In this case, you can use different kinds of adverbs, but there are also things you
can’t use.
For example, you can’t use another verb after run, you can’t use an adjective, and
you can’t use a noun, or at least you can’t use a noun with this meaning of run.
This is an important point, so let’s look at it in more detail.
To build grammatically complete sentences in English, there’s one important question:
what needs to come next?
For example, you saw the sentence he runs.
That’s a complete sentence.
You can put a full stop after runs, and it’s correct.
It’s very basic, but it’s correct.
What about these:
She likes He wants
We go
These aren’t complete sentences.
Can you explain why not?
They aren’t complete, very simply, because they aren’t finished.
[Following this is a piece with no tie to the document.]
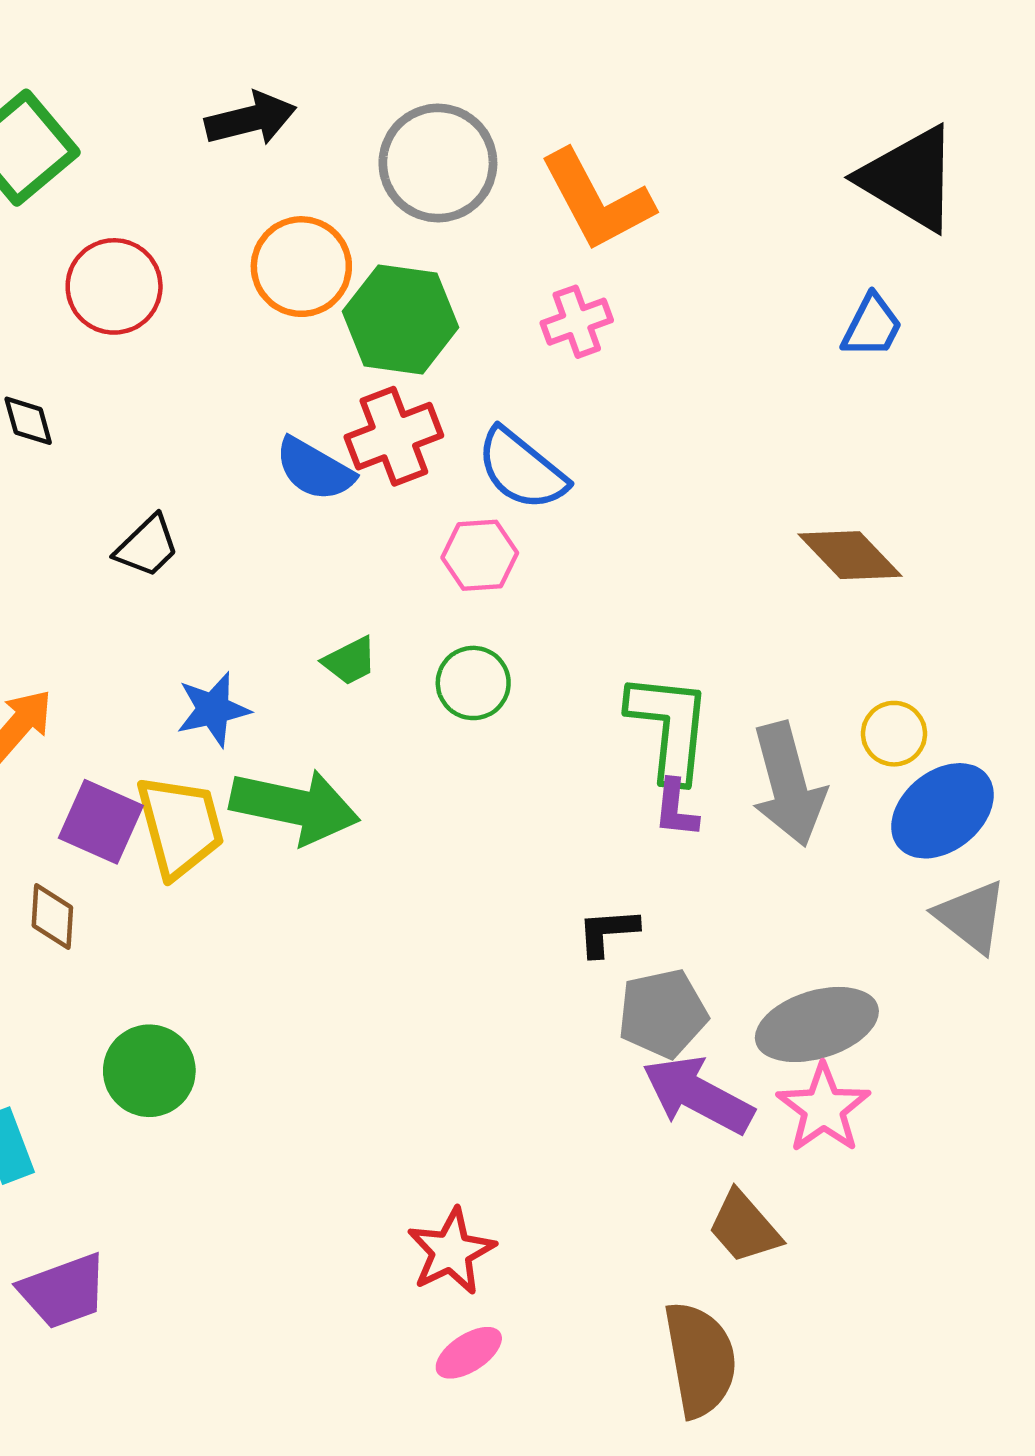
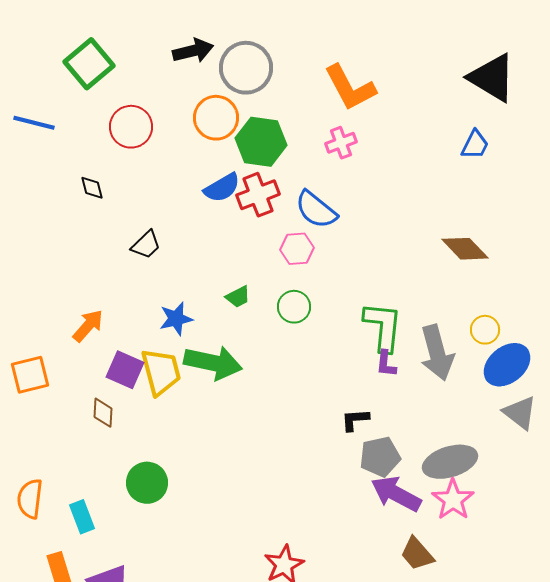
gray circle: (438, 163) -> (246, 68), moved
blue semicircle: (315, 469) -> (222, 188), moved, turned -60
Look at the first sentence: She likes.
She likes…what?
She has to like something.
He wants…
What does he want?
You can’t just ‘want’, you have to want something.
We go…
Where?
At this point, we want to teach you a word: complement.
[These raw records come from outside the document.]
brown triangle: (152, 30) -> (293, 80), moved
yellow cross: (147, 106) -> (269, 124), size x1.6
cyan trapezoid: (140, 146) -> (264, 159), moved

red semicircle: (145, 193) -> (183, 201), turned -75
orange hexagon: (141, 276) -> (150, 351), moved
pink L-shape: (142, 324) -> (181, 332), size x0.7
The complement is the thing you add after a verb to make a sentence complete.
A complement can have many different forms.
It can be a noun, a verb, an adjective or an adverb.
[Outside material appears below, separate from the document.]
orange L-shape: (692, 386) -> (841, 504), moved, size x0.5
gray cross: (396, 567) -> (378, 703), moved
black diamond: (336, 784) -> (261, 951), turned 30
These things can be single words or phrases.
For example, when we say ‘noun’, we also mean noun phrases.
So, table is a noun, and the wooden table which my grandmother gave me is also a noun.
Both nouns refer to one object—one table.
For this lesson, a noun can be one word, or a phrase.
Okay, let’s practice.
Look at the first sentence: she likes.
How could you finish this?
What are the possible complements?
Pause the video and write down three endings for your sentence.
Try to use different ideas and structures.
Ready?
Let’s look at some possible answers.
These are just our suggestions; of course there are many possibilities!
She likes strawberries.
She likes swimming.
She likes getting up before the sun rises.
She likes to listen to music while she works.
You can see that there’s more than one possible complement: you can use a noun, a gerund (a
verb with -ing which acts like a noun), a gerund phrase, or an infinitive verb with
‘to’.
So, you have many choices!
However, like before, your choices are also limited.
Only certain structures are possible.
The idea of complements isn’t just for the first verb in the sentence.
Many words need a complement.
For example, look at one of the sentences you just saw:
She likes getting up before the sun rises.
Technically, you can say She likes getting up.
It’s a grammatically complete sentence, but you’d never say it.
Why not?
Because it doesn’t make any sense.
You need more information.
She likes getting up… when?
Why?
How?
You need a complement after getting up to complete the idea.
She likes getting up before…
Before also needs a complement.
You can’t stop there.
Before what?
She likes getting up before the sun….
This also doesn’t work, because it doesn’t make sense.
It doesn’t make sense because the sun needs a complement.
Before the sun does what?
She likes getting up before the sun rises.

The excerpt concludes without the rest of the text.